Zhu Ting, Liu Bing, Chen Ning, Liu Yuchen, Wang Zixuan, Tian Xue
Pharmaceutical Engineering Technology Research Center, Harbin University of Commerce, Harbin, China.
National Antitumor Natural Drug Engineering Research Center of Ministry of Education of Harbin University of Commerce, Harbin, China.
Curr Top Med Chem. 2025 Apr 24. doi: 10.2174/0115680266373236250411060857.
As Artificial Intelligence (AI) technology rapidly advances, its application in pharmaceutical formulation design and Drug Delivery Systems (DDS) is expanding, revealing significant potential. AI technology has played a role in optimizing drug design, enhancing research and development efficiency, and improving the safety profiles of pharmaceutical products, thereby supporting the realization of personalized medicine. This article systematically examines the foundational applications and principles of AI in pharmaceutical formulation, while also evaluating its role in key areas such as drug development, manufacturing, quality control, and ADME/T (absorption, distribution, metabolism, excretion, and toxicity) prediction. In particular, AI can enhance prediction accuracy for drug solubility, stability, and bioavailability, while optimizing novel DDS through Machine Learning (ML) models, such as nanocarrier design and personalized drug release control. Furthermore, AI has been pivotal in advancing intelligent manufacturing technologies, including three-dimensional printing (3D printing) and continuous manufacturing. Finally, the article explores the opportunities and challenges presented by AI in drug development, regulation, and policymaking. Overall, AI's integration promises to revolutionize pharmaceutical development and regulatory practices.

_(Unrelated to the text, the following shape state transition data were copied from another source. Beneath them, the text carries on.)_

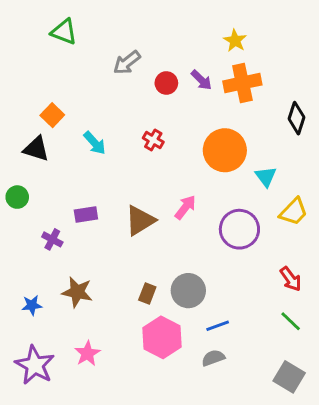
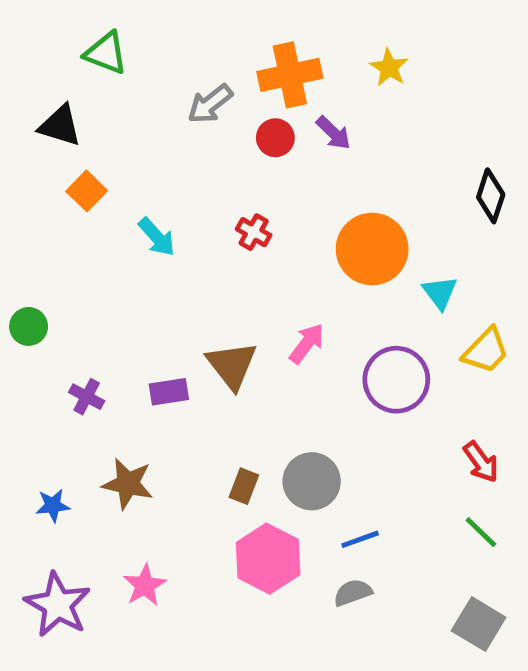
orange cross: (242, 83) -> (290, 75), moved
black triangle: (36, 149) -> (60, 126), moved
purple rectangle: (86, 215) -> (169, 392), moved
brown triangle: (140, 220) -> (232, 365), turned -36

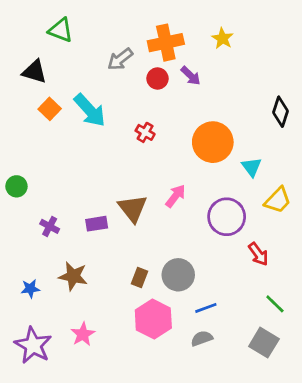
cyan arrow: (157, 237) -> (90, 110), moved, size x1.5
red arrow: (481, 462) -> (258, 254), moved
gray square: (479, 624) -> (264, 343), moved

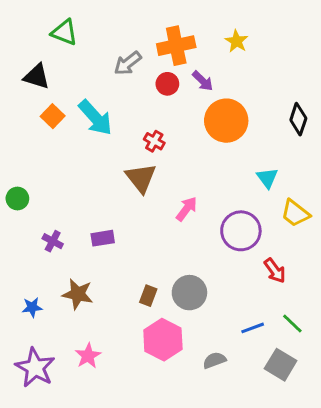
orange circle: (213, 142) -> (226, 121), moved
yellow trapezoid: (278, 200) -> (295, 213), turned 84
brown triangle: (133, 208) -> (141, 178), moved
blue line: (206, 308) -> (253, 328), moved

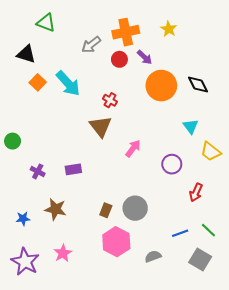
black diamond: (298, 119) -> (198, 84), moved, turned -45
purple circle: (241, 231) -> (172, 164), size x0.7
red arrow: (275, 271) -> (196, 192), turned 60

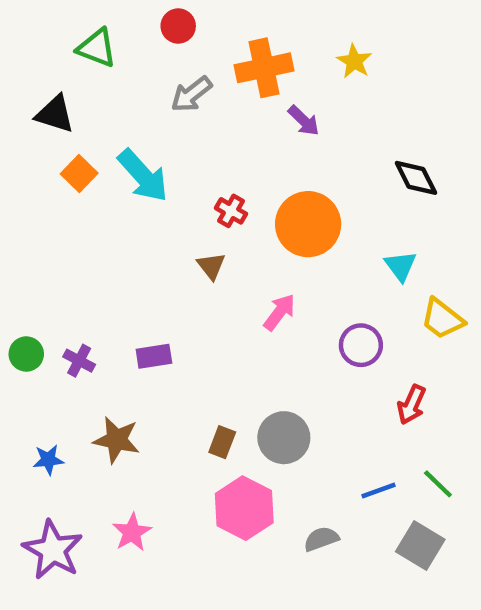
red circle: (119, 59) -> (178, 26), moved
orange circle: (161, 86) -> (308, 224), moved
brown triangle: (101, 126) -> (211, 266), size x0.6
green circle: (13, 141) -> (26, 354), moved

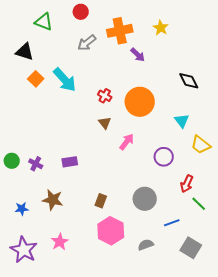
brown triangle: (211, 266) -> (105, 123), moved
gray circle: (284, 438) -> (145, 199), moved
green line: (438, 484) -> (199, 204), moved

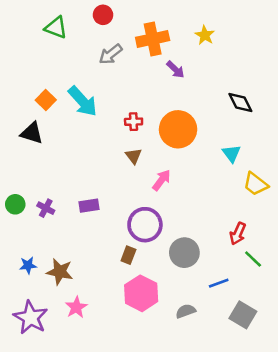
black triangle: (25, 52) -> (32, 133), moved
red cross: (105, 96) -> (134, 122), turned -32
purple circle: (164, 157) -> (145, 225), moved, size x1.4
brown star: (53, 200) -> (60, 272), moved

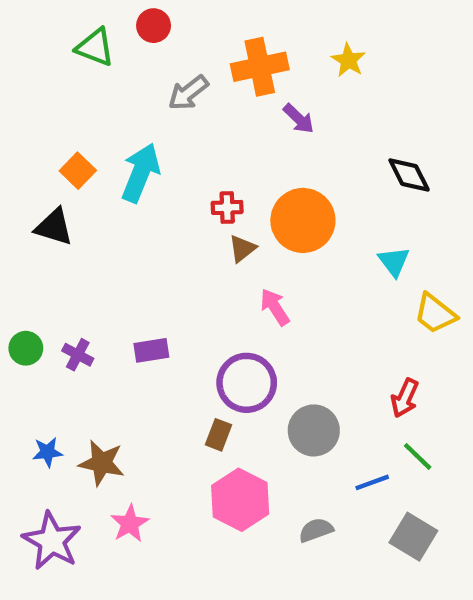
red circle: (103, 15) -> (154, 26), moved
cyan arrow: (83, 101) -> (141, 173), turned -116
brown triangle: (134, 156) -> (242, 249), moved, turned 30
pink arrow: (161, 180) -> (275, 307), turned -70
green line: (253, 259) -> (418, 456), moved

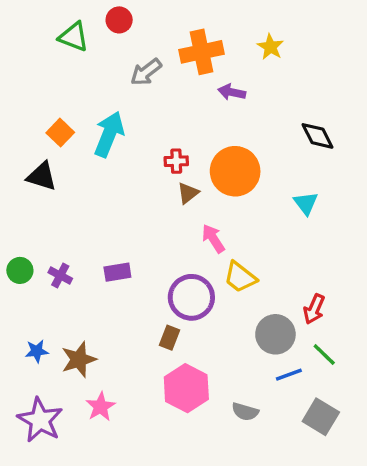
purple arrow: (299, 119) -> (232, 92), turned 148
yellow trapezoid: (435, 314) -> (240, 277), moved
gray circle: (314, 430) -> (275, 334), moved
brown star: (102, 463) -> (79, 360), turned -30
gray semicircle: (316, 530) -> (245, 412), turned -144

随着人工智能(AI)技术的迅速发展,其在药物制剂设计和药物递送系统(DDS)中的应用正在不断拓展,展现出巨大的潜力。人工智能技术在优化药物设计、提高研发效率以及改善药品安全性方面发挥了作用,从而助力个性化医疗的实现。本文系统地探讨了人工智能在药物制剂中的基础应用和原理,同时评估了其在药物研发、生产、质量控制以及ADME/T(吸收、分布、代谢、排泄和毒性)预测等关键领域的作用。特别是,人工智能可以提高药物溶解度、稳定性和生物利用度的预测准确性,同时通过机器学习(ML)模型优化新型药物递送系统,如纳米载体设计和个性化药物释放控制。此外,人工智能在推进智能制造技术,包括三维打印(3D打印)和连续制造方面发挥了关键作用。最后,本文探讨了人工智能在药物研发、监管和政策制定方面带来的机遇和挑战。总体而言,人工智能的融入有望彻底改变药物研发和监管实践。